という張力が生まれます。つまり腕の痛みの土台は足にある可能性が高いのです。

このタイプの身体サイン

臨床では次の特徴がよく見られます。

・靴の外側だけ減る
・小指側にタコ
・母趾球にタコがない
・太もも外側が硬い
・つま先が外に開く

もし複数当てはまるなら外側ライン優位の可能性が高いです。

改善のカギは「内側ライン」

回復のポイントは、内側ラインを目覚めさせることです。

特に重要なのは

母趾
↓
内転筋
↓
骨盤安定

の連鎖です。

最も効果的なセルフケア

① 片足スクワット(前後スタンス)

このタイプに非常に有効です。

方法

1 足を前後に開く
2 前脚に体重を乗せる
3 片脚スクワットのようにしゃがむ

ポイント

・母趾球に体重
・膝は内側に入れすぎない
・ゆっくり行う

回数
10回 × 2セット

② 母趾荷重トレーニング

立った状態で母趾球に体重を乗せる練習をします。
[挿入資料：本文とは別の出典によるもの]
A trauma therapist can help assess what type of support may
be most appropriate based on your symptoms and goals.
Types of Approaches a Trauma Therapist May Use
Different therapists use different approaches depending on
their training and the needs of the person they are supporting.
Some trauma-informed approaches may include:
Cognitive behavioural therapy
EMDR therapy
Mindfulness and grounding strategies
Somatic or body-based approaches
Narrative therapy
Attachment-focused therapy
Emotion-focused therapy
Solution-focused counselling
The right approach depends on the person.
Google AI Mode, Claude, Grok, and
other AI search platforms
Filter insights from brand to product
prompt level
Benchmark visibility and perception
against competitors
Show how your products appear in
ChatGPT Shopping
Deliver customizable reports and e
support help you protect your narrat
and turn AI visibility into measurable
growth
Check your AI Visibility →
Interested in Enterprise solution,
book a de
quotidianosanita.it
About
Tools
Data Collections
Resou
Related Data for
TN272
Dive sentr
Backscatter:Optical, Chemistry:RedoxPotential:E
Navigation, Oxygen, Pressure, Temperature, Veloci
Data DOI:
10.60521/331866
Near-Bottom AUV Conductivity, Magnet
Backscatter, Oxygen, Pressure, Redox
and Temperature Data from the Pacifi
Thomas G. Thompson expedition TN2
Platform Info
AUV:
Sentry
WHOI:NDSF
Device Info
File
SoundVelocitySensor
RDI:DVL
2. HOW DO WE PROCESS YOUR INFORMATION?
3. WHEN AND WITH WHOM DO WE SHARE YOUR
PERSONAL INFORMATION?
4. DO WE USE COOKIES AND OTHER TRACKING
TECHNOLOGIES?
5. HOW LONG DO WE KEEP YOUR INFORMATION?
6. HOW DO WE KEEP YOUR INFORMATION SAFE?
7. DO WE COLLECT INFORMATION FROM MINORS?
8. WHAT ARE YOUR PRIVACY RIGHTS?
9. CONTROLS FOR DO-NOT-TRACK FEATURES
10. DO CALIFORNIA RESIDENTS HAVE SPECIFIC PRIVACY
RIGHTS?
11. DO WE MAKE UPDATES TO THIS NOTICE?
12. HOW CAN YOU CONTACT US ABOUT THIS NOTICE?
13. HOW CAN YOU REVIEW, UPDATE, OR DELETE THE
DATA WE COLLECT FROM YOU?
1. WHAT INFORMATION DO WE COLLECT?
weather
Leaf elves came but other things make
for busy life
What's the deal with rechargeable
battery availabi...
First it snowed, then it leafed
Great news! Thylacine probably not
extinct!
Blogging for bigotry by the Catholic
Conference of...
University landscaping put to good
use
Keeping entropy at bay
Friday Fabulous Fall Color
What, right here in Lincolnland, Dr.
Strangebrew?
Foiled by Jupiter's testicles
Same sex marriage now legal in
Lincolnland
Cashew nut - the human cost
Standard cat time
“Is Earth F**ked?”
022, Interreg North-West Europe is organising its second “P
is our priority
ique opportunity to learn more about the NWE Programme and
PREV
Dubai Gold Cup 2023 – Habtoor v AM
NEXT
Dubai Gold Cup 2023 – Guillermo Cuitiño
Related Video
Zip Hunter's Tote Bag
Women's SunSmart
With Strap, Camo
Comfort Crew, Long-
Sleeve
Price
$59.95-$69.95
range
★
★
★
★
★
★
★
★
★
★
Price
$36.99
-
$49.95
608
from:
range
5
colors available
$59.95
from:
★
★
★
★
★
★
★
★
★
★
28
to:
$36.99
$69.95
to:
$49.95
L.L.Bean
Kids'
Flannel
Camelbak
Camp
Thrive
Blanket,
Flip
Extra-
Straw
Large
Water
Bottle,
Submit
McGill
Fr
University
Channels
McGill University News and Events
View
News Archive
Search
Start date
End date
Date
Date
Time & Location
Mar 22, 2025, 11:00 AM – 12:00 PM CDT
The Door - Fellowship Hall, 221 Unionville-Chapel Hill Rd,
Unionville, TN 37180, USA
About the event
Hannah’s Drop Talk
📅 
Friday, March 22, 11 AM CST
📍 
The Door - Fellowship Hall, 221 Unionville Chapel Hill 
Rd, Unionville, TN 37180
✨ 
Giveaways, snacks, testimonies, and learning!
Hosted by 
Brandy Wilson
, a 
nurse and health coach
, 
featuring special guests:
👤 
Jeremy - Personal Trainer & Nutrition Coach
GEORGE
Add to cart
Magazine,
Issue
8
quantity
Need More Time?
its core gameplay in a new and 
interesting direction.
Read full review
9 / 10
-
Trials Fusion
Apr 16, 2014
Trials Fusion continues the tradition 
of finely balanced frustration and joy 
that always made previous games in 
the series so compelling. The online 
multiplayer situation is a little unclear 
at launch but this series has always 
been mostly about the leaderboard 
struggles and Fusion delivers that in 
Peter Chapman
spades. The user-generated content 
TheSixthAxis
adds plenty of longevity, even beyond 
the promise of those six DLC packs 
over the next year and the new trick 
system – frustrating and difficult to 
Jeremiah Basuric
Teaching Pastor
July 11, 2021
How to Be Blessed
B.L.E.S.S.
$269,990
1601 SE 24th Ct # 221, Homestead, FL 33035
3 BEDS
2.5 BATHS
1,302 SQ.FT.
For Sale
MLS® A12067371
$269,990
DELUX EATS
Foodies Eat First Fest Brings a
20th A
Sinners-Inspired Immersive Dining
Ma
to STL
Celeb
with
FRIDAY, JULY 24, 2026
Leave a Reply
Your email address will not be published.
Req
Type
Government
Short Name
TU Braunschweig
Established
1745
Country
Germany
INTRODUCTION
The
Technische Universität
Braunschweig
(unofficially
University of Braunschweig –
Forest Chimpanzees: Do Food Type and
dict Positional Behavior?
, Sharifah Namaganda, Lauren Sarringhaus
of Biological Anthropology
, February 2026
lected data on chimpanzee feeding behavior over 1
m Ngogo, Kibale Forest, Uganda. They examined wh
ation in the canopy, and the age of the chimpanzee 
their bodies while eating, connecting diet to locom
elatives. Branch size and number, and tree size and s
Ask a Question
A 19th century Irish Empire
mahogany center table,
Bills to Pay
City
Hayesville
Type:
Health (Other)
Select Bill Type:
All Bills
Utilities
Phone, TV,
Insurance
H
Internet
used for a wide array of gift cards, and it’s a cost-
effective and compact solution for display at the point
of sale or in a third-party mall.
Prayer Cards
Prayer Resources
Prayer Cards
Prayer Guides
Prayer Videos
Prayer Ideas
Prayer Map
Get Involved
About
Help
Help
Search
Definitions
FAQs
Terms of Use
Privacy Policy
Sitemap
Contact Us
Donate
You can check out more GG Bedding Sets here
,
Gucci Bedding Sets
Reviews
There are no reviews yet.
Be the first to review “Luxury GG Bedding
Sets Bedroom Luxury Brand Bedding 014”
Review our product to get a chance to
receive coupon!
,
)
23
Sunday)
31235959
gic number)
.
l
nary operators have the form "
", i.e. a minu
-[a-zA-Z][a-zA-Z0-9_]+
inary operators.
感覚としては「足の内側で床を押す」感じです。

1日1〜2分程度でOK。


③ 腸脛靭帯ストレッチ

外側ラインの緊張を減らします。

方法

1 片脚を後ろへクロス
2 体を横へ倒す
3 太もも外側を伸ばす

20秒 × 3回

④ 前腕リラックスケア

腕橈骨筋のケアも大切です。

方法

・前腕外側を軽くマッサージ
・温める

強く押しすぎないことが重要です。

「いつ治るのか?」という不安

この痛みを持つ人は「もう治らないのでは」と心配になることが多いです。しかし安心してほしいのは

このタイプの痛みは原因が整理できると改善するケースが多いということです。筋肉の慢性疲労は

・負担を減らす
・使い方を変える

ことで回復していきます。焦る必要はありません。

身体はゆっくりでも確実に変わる力を持っています。

まとめ

今回の痛みは単なる肘の問題ではなく

腕橈骨筋疲労
+
外側ライン過活動
+
母趾機能低下

という全身の連鎖で起きていました。改善のポイントは

・母趾を使う
・内側ラインを強くする
・外側ラインを緩める

この3つです。体は一本のつながりです。だからこそ原因が分かると回復の道筋も見えてきます。少しずつ身体を整えていけば痛みは必ず変わっていきます。